From I could understand, this packages forces "positive-definiteness" on an existing matrix. I could generate the matrices using an uniform distribution (as far as I could see, this is the standard method) and then force it to be positive-definite using this.
I guess it depends on your simulation which covariance matrices you need. If you assume that your variables are normally distributed, you should draw the covariance matrices from a Wishart distribution. You can do this in software packages like Mathematica or R. Alternatively, you can draw a given number of individuals from a multivariate normal distribution and compute their covariance matrix. Either way, the covariance matrices are positive-definite.
@Phillipp Could I impose some restriction to the structure of a matrix drawn from a Wishart distribution? I would like to define ranges of covariances for some blocks of variables to generate a complex pattern of covariance.
Yes, you can choose a certain "scale matrix", that's sort of the true population covariance matrix around which you sample your covariance matrices. Alternatively, you could come up with a specific factor model and create covariance matrices from that, e.g., by adding up outer products of the vectors of factor loadings (see ,e.g., my 2007 paper with Bookstein in Systematic Biology).
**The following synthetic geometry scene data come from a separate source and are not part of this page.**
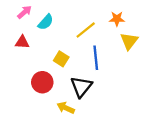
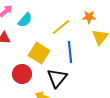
yellow square: (61, 59) -> (39, 53), size x1.5

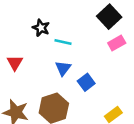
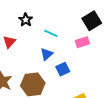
black star: (41, 28) -> (26, 20), moved
pink rectangle: (117, 43) -> (82, 42), moved

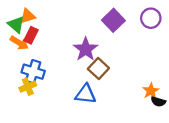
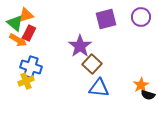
purple square: (113, 20) -> (106, 19), turned 30
blue triangle: (86, 94) -> (99, 88), moved

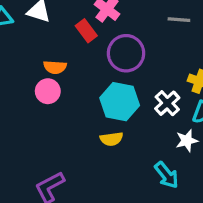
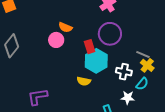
gray line: (179, 20) -> (143, 55), moved
red rectangle: (86, 31) -> (90, 47), moved
white cross: (167, 103) -> (124, 72), turned 35

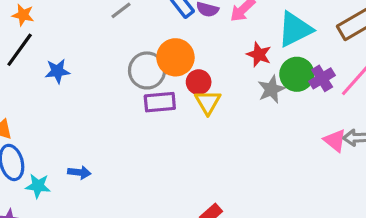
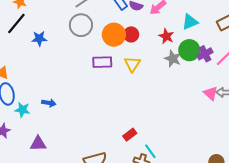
cyan triangle: (295, 29) -> (190, 22), size x0.7
gray circle: (147, 70) -> (81, 25), moved
red circle: (199, 82) -> (131, 34), moved
gray star: (271, 89) -> (173, 59), turned -30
The rWishart() R function states that the scale matrix should be positive definite. If that is the case, I come back to the initial problem.
I don't want to use other methods, such as factor models procedure, because I want to be able to chance the covariance structure directly on the matrix, so that I have some kind of correspondence between an original matrix and the simulated one. As for sampling, I would like to investigate sampling error independently.
I could produce a "theoretical" matrix, force it to be positive definite (using John's suggestion) and then use it to produce random matrices with rWishart. Is this sound?
Yes, that's possible. But its still better to produce a positive-definite covariance matrix in a principled way from some model. Also, adding some multiple of the identity matrix (representing variance due to independent measurement error and noise) to a symmetric covariance matrix usually makes the matrix positive-defeinite.